# Is Cigars International out of business?



## mgkrebbs (Apr 14, 2007)

I only received half of an order that I placed last week and when I tried to call the customer service number I got "You call did not go through." Their web sites have been down several times this week (including right now) and I'm wondering if I got stuck. Not a huge order at $30 but they've always been my favorite place to shop. 

If CI is listening, please let us know what is going on here.


----------



## sboyajian (Jun 27, 2008)

Nah.. CI is not out of business.. 

I believe there is a Verizon circuit in the Northeast PA area that is causing some major issues (many sites have been affected -- CI, CBid, Cigar.com, CigarMonster, etc).. 

some are up, some are not. the CI sites comes up every once in a while.

Perhaps the number you have is not the right number.


----------



## themoneycollector (Apr 18, 2007)

The websites have been out for a few days now. This must be costing them some serious business. You can get through every once in a while.


----------



## Nickerson (Mar 19, 2009)

Wow, still down for me too. This is bad lol...

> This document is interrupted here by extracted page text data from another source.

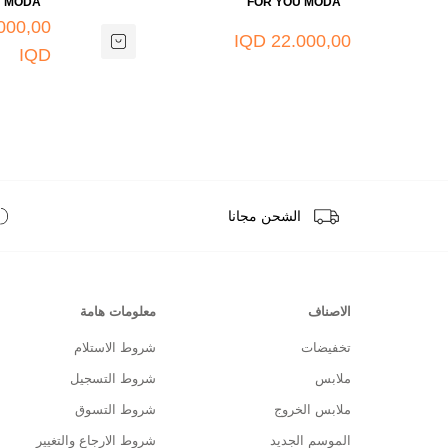
U MODA
FOR YOU MODA
000,00
22.000,00 IQD
IQD
الشحن مجانا
الاصناف
معلومات هامة
تخفيضات
شروط الاستلام
ملابس
شروط التسجيل
ملابس الخروج
شروط التسوق
الموسم الجديد
شروط الارجاع والتغيير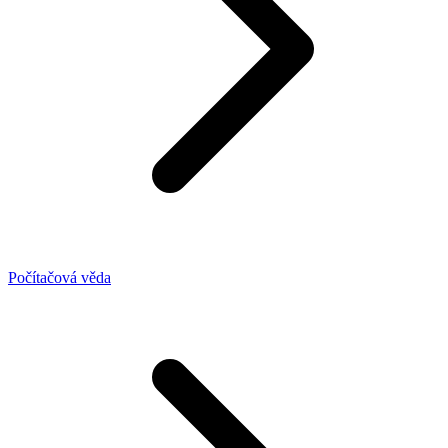
Počítačová věda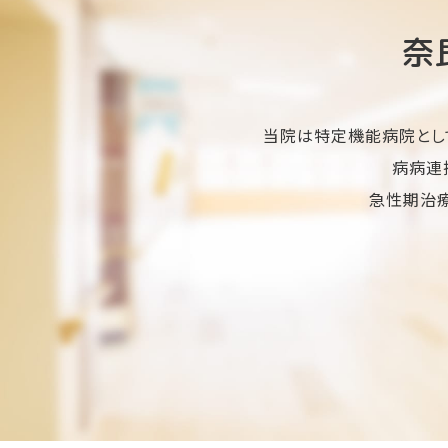
奈
当院は特定機能病院とし
病病連
急性期治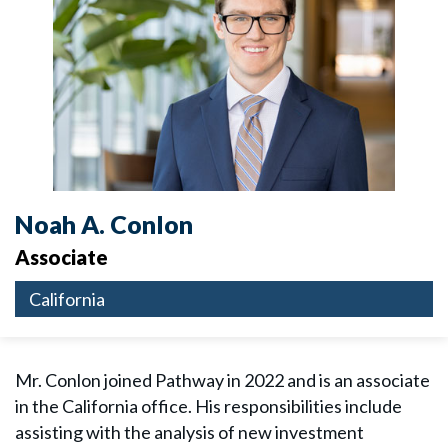
Noah A. Conlon
Associate
California
Mr. Conlon joined Pathway in 2022 and is an associate
in the California office. His responsibilities include
assisting with the analysis of new investment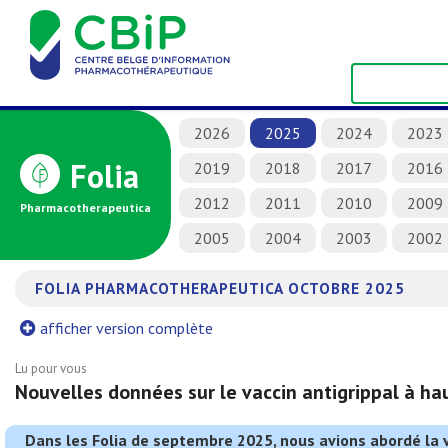
2026
2025
2024
2023
Folia
2019
2018
2017
2016
2012
2011
2010
2009
Pharmacotherapeutica
2005
2004
2003
2002
FOLIA PHARMACOTHERAPEUTICA OCTOBRE 2025
afficher version complète
Lu pour vous
Nouvelles données sur le vaccin antigrippal à ha
Dans les Folia de septembre 2025, nous avions abordé la 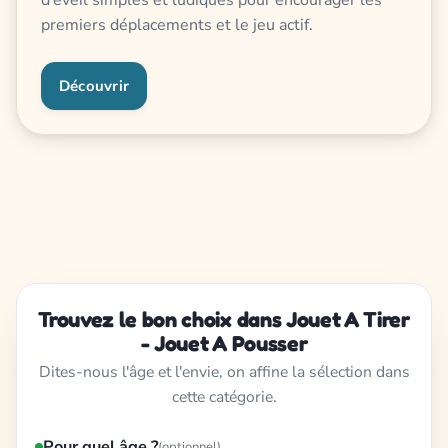
d’éveil simples et ludiques pour encourager les
premiers déplacements et le jeu actif.
Découvrir
Trouvez le bon choix dans Jouet A Tirer
- Jouet A Pousser
Dites-nous l'âge et l'envie, on affine la sélection dans
cette catégorie.
Pour quel âge ?
(optionnel)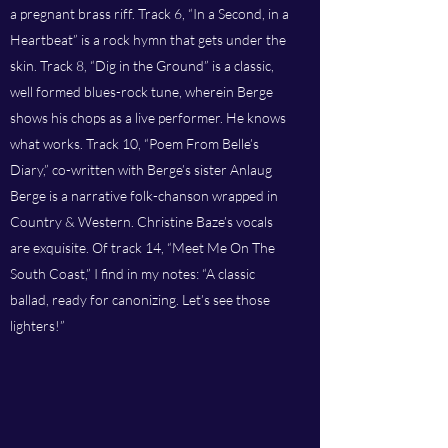
a pregnant brass riff. Track 6, “In a Second, in a
Heartbeat” is a rock hymn that gets under the
skin. Track 8, “Dig in the Ground” is a classic,
well formed blues-rock tune, wherein Berge
shows his chops as a live performer. He knows
what works. Track 10, “Poem From Belle’s
Diary,” co-written with Berge’s sister Anlaug
Berge is a narrative folk-chanson wrapped in
Country & Western. Christine Baze’s vocals
are exquisite. Of track 14, “Meet Me On The
South Coast,” I find in my notes: “A classic
ballad, ready for canonizing. Let’s see those
lighters!”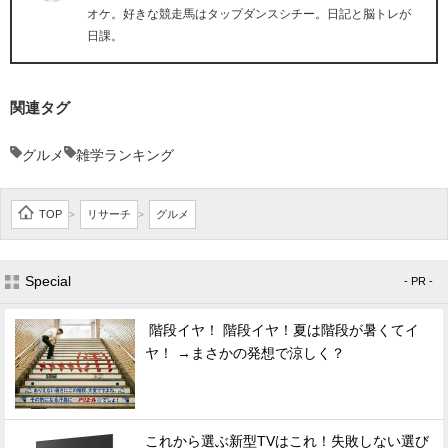
オケ。好きな競走馬はタップダンスシチー。日記と脳トレが
日課。
関連タグ
グルメ
雑学ランキング
TOP
リサーチ
グルメ
>
>
Special
- PR -
階段イヤ！ 階段イヤ！夏は階段が暑くてイ
ヤ！ →まさかの発想で涼しく？
これから選ぶ新型TVはこれ！失敗しない選び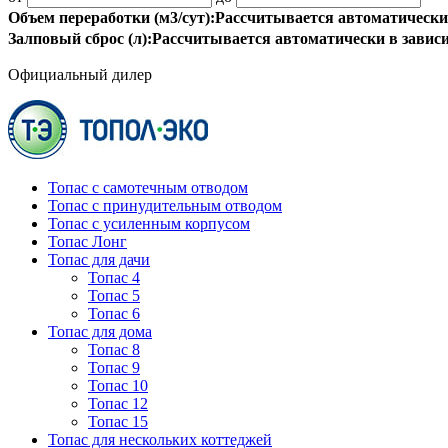
Объем переработки (м3/сут):
Рассчитывается автоматически
Залповый сброс (л):
Рассчитывается автоматически в завис
Официальный дилер
Топас с самотечным отводом
Топас с принудительным отводом
Топас с усиленным корпусом
Топас Лонг
Топас для дачи
Топас 4
Топас 5
Топас 6
Топас для дома
Топас 8
Топас 9
Топас 10
Топас 12
Топас 15
Топас для нескольких коттеджей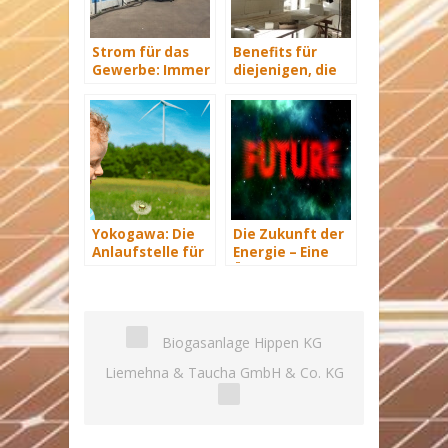
Strom für das
Benefits für
Gewerbe: Immer
diejenigen, die
mit Energie
energetisch
versorgt
sanieren
Yokogawa: Die
Die Zukunft der
Anlaufstelle für
Energie – Eine
industrielle
Übersicht Teil 3
automatisiere
Lösungen im
Energiemanagement
Biogasanlage Hippen KG
Liemehna & Taucha GmbH & Co. KG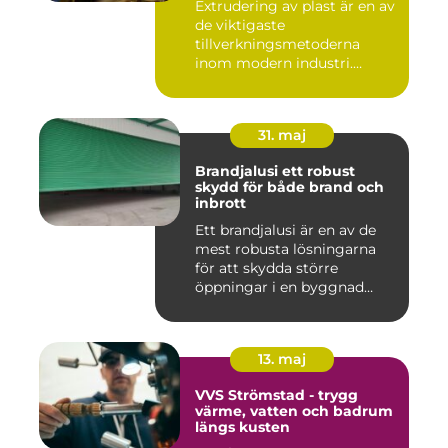
Extrudering av plast är en av
de viktigaste
tillverkningsmetoderna
inom modern industri.
Processen g...
31. maj
Brandjalusi ett robust
skydd för både brand och
inbrott
Ett brandjalusi är en av de
mest robusta lösningarna
för att skydda större
öppningar i en byggnad
mo...
13. maj
VVS Strömstad - trygg
värme, vatten och badrum
längs kusten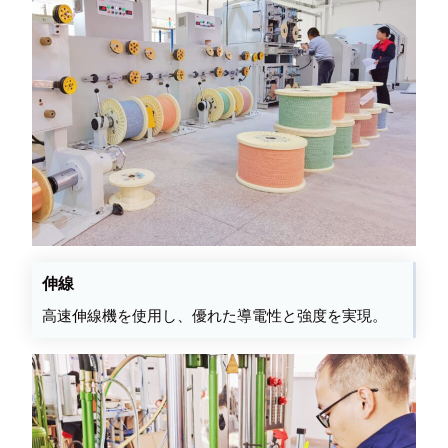
伸線
高速伸線機を使用し、優れた導電性と強度を実現。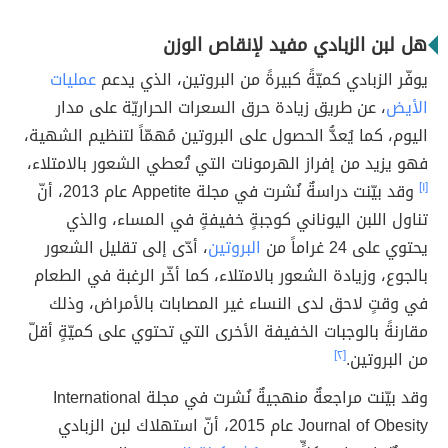
هل لبن الزبادي مفيد لإنقاص الوزن
يوفّر الزبادي كميّةً كبيرةً من البروتين، الذي يدعم
عمليات
الأيض
، عن طريق زيادة حرق السعرات الحراريّة على مدار
اليوم، كما يُعدُّ الحصول على البروتين مُهمّاً لتنظيم الشهية،
فهو يزيد من إفراز الهرمونات التي تُعطي الشعور بالامتلاء،
[١]
وقد بيّنت دراسةٌ نُشرت في مجلة Appetite عام 2013، أنّ
تناول اللبن اليوناني كوجبةٍ خفيفةٍ في المساء، والذي
يحتوي على 24 غراماً من
البروتين
، أدّى إلى تقليل الشعور
بالجوع، وزيادة الشعور بالامتلاء، كما أخّر الرغبة في الطعام
في وقتٍ لاحق لدى النساء غير المصابات بالأمراض، وذلك
مقارنةً بالوجبات الخفيفة الأخرى التي تحتوي على كميّةٍ أقلّ
من البروتين.
[٢]
وقد بيّنت مراجعةٌ منهجيةٌ نُشرت في مجلة International
Journal of Obesity عام 2015، أنّ استهلاك لبن الزبادي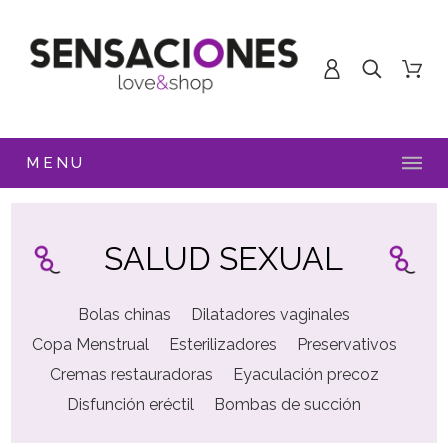
MENU
SALUD SEXUAL
Bolas chinas
Dilatadores vaginales
Copa Menstrual
Esterilizadores
Preservativos
Cremas restauradoras
Eyaculación precoz
Disfunción eréctil
Bombas de succión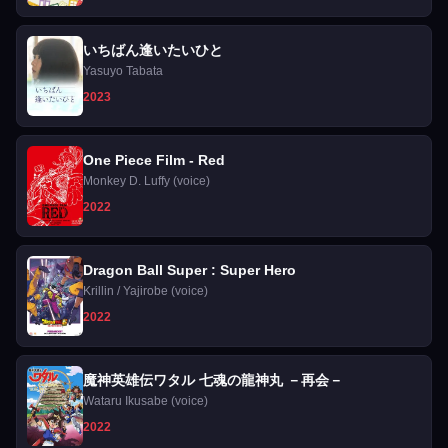
いちばん逢いたいひと
Yasuyo Tabata
2023
One Piece Film - Red
Monkey D. Luffy (voice)
2022
Dragon Ball Super : Super Hero
Krillin / Yajirobe (voice)
2022
魔神英雄伝ワタル 七魂の龍神丸 －再会－
Wataru Ikusabe (voice)
2022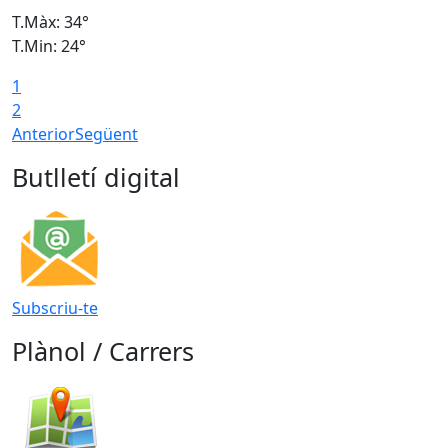
T.Màx: 34°
T
T.Min: 24°
T
1
2
Anterior
Següent
Butlletí digital
Subscriu-te
Plànol / Carrers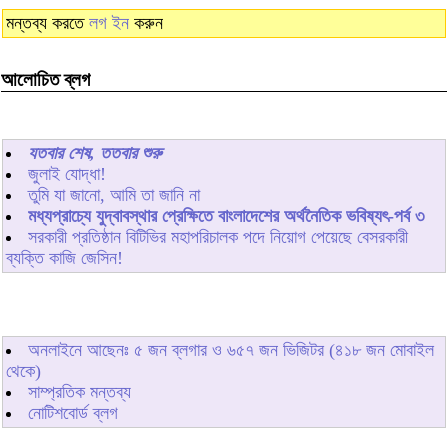
মন্তব্য করতে
লগ ইন
করুন
আলোচিত ব্লগ
যতবার শেষ, ততবার শুরু
জুলাই যোদ্ধা!
তুমি যা জানো, আমি তা জানি না
মধ্যপ্রাচ্যে যুদ্বাবস্থার প্রেক্ষিতে বাংলাদেশের অর্থনৈতিক ভবিষ্যৎ-পর্ব ৩
সরকারী প্রতিষ্ঠান বিটিভির মহাপরিচালক পদে নিয়োগ পেয়েছে বেসরকারী
ব্যক্তি কাজি জেসিন!
অনলাইনে আছেনঃ
৫
জন ব্লগার ও
৬৫৭
জন ভিজিটর (৪১৮ জন মোবাইল
থেকে)
সাম্প্রতিক মন্তব্য
নোটিশবোর্ড ব্লগ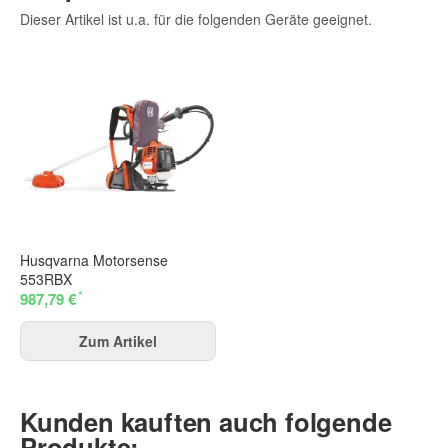
Dieser Artikel ist u.a. für die folgenden Geräte geeignet.
Husqvarna Motorsense
553RBX
*
987,79 €
Zum Artikel
Kunden kauften auch folgende
Produkte: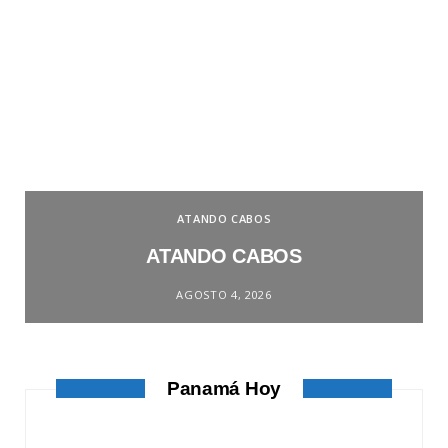
ATANDO CABOS
ATANDO CABOS
AGOSTO 4, 2026
Panamá Hoy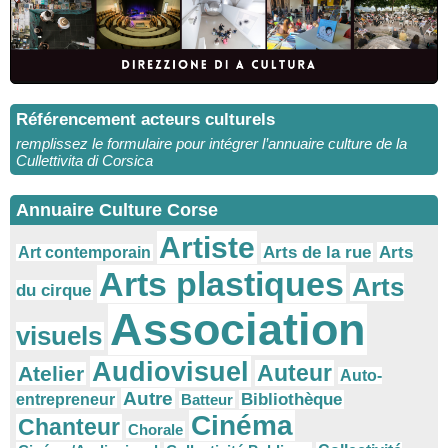
Référencement acteurs culturels
remplissez le formulaire pour intégrer l’annuaire culture de la
Cullettivita di Corsica
Annuaire Culture Corse
Artiste
Arts
Arts de la rue
Art contemporain
Arts plastiques
Arts
du cirque
Association
visuels
Audiovisuel
Auteur
Atelier
Auto-
Autre
Bibliothèque
entrepreneur
Batteur
Cinéma
Chanteur
Chorale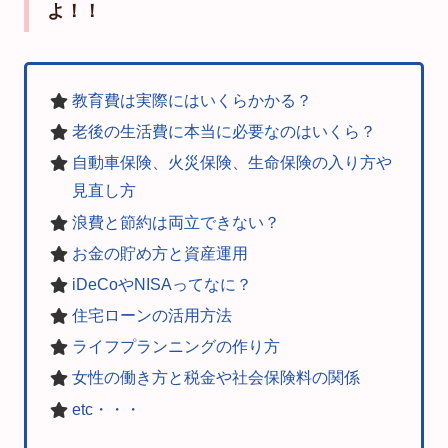
よ！！
教育費は実際にはいくらかかる？
老後の生活費に本当に必要なのはいくら？
自動車保険、火災保険、生命保険の入り方や
見直し方
浪費と節約は両立できない？
お金の貯め方と資産運用
iDeCoやNISAってなに？
住宅ローンの活用方法
ライフプランニングの作り方
女性の働き方と税金や社会保険料の関係
etc・・・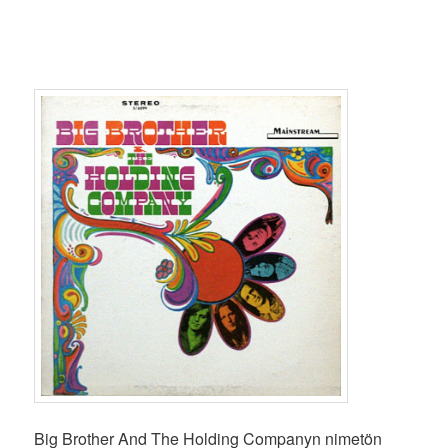
Big Brother And The Holding Companyn nimetön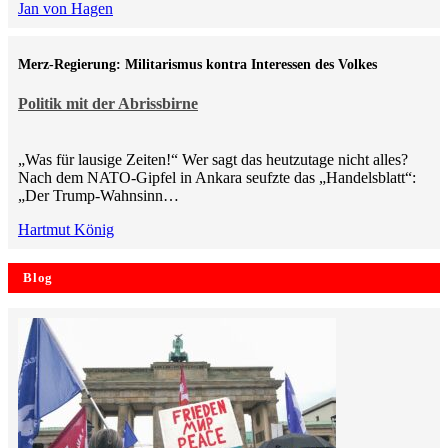
Jan von Hagen
Merz-Regierung: Militarismus kontra Inte­ressen des Volkes
Politik mit der Abrissbirne
„Was für lausige Zeiten!“ Wer sagt das heutzutage nicht alles?
Nach dem NATO-Gipfel in Ankara seufzte das „Handelsblatt“:
„Der Trump-Wahnsinn…
Hartmut König
Blog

I'm in the business of webhosting, web design, web development. I been with my new hosting company for 2 months and they are the best I've ever been with. I'm paying $10.00 a month for a reseller account and it comes with all the features and extras that companies are charging $40.00+ a month for. It runs as fast as any website on the internet and has had 100% uptime since I been with them. Really is phenomenal.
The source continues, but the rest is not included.